#### Problem statement
Tell how many lines below include the word "Value". Only the number should appear.

----- Provided records -----

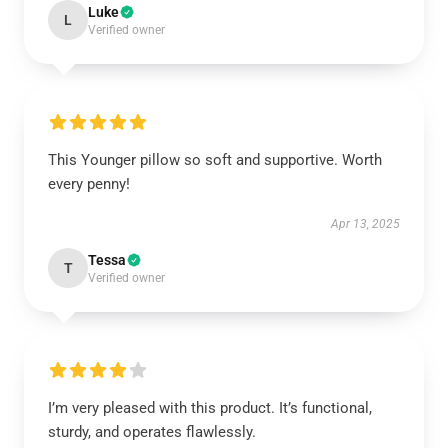
Luke
L
Verified owner
This Younger pillow so soft and supportive. Worth
every penny!
Apr 13, 2025
Tessa
T
Verified owner
I’m very pleased with this product. It’s functional,
sturdy, and operates flawlessly.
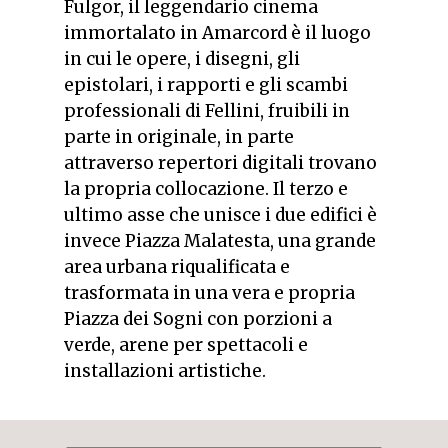
Fulgor, il leggendario cinema
immortalato in Amarcord è il luogo
in cui le opere, i disegni, gli
epistolari, i rapporti e gli scambi
professionali di Fellini, fruibili in
parte in originale, in parte
attraverso repertori digitali trovano
la propria collocazione. Il terzo e
ultimo asse che unisce i due edifici è
invece Piazza Malatesta, una grande
area urbana riqualificata e
trasformata in una vera e propria
Piazza dei Sogni con porzioni a
verde, arene per spettacoli e
installazioni artistiche.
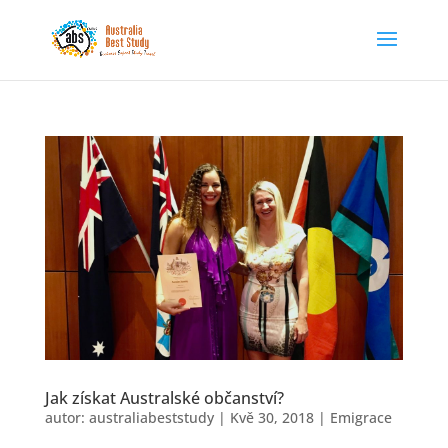
Jak získat Australské občanství?
autor:
australiabeststudy
|
Kvě 30, 2018
|
Emigrace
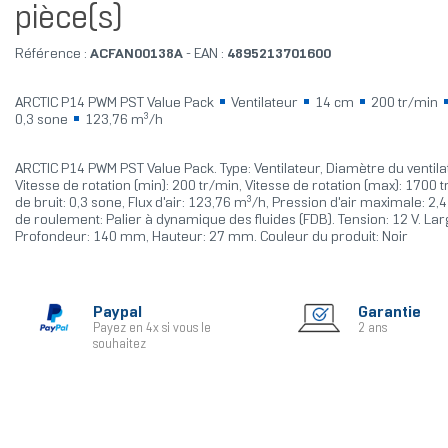
pièce(s)
Référence :
ACFAN00138A
- EAN :
4895213701600
ARCTIC P14 PWM PST Value Pack
Ventilateur
14 cm
200 tr/min
0,3 sone
123,76 m³/h
ARCTIC P14 PWM PST Value Pack. Type: Ventilateur, Diamètre du ventila
Vitesse de rotation (min): 200 tr/min, Vitesse de rotation (max): 1700 
de bruit: 0,3 sone, Flux d'air: 123,76 m³/h, Pression d'air maximale: 
de roulement: Palier à dynamique des fluides (FDB). Tension: 12 V. L
Profondeur: 140 mm, Hauteur: 27 mm. Couleur du produit: Noir
Paypal
Garantie
Payez en 4x si vous le
2 ans
souhaitez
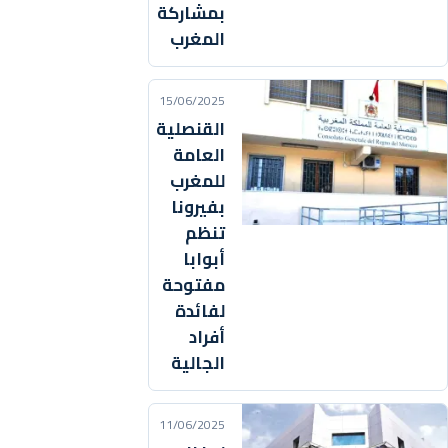
بمشاركة
المغرب
15/06/2025
القنصلية
العامة
للمغرب
بفيرونا
تنظم
أبوابا
مفتوحة
لفائدة
أفراد
الجالية
11/06/2025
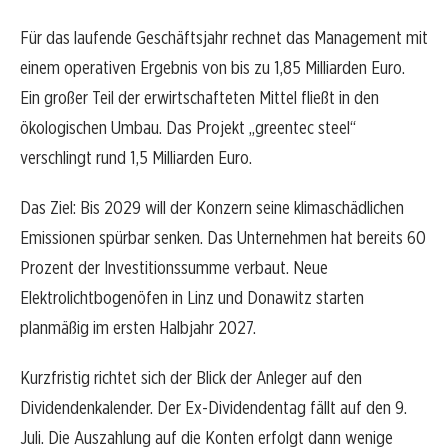
Für das laufende Geschäftsjahr rechnet das Management mit
einem operativen Ergebnis von bis zu 1,85 Milliarden Euro.
Ein großer Teil der erwirtschafteten Mittel fließt in den
ökologischen Umbau. Das Projekt „greentec steel“
verschlingt rund 1,5 Milliarden Euro.
Das Ziel: Bis 2029 will der Konzern seine klimaschädlichen
Emissionen spürbar senken. Das Unternehmen hat bereits 60
Prozent der Investitionssumme verbaut. Neue
Elektrolichtbogenöfen in Linz und Donawitz starten
planmäßig im ersten Halbjahr 2027.
Kurzfristig richtet sich der Blick der Anleger auf den
Dividendenkalender. Der Ex-Dividendentag fällt auf den 9.
Juli. Die Auszahlung auf die Konten erfolgt dann wenige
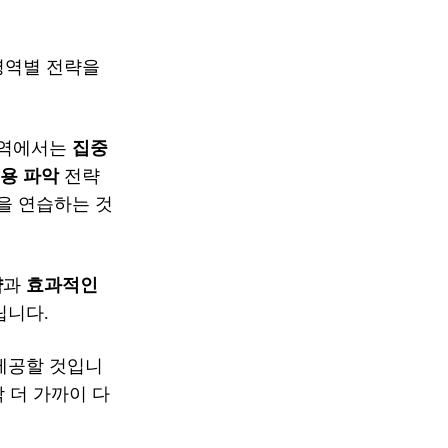
역별 전략을
역에서는
집중
용 파악
전략
을 연습하는 것
략
과
효과적인
립니다.
제공할 것입니
짝 더 가까이 다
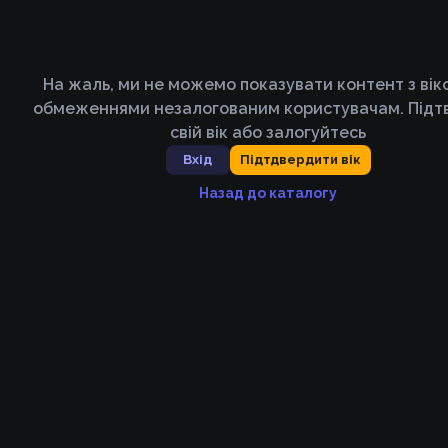
На жаль, ми не можемо показувати контент з ві
обмеженнями незалогованим користувачам. Підт
свій вік або залогуйтесь
Вхід
Підтдвердити вік
Назад до каталогу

-----

#### Answer area
2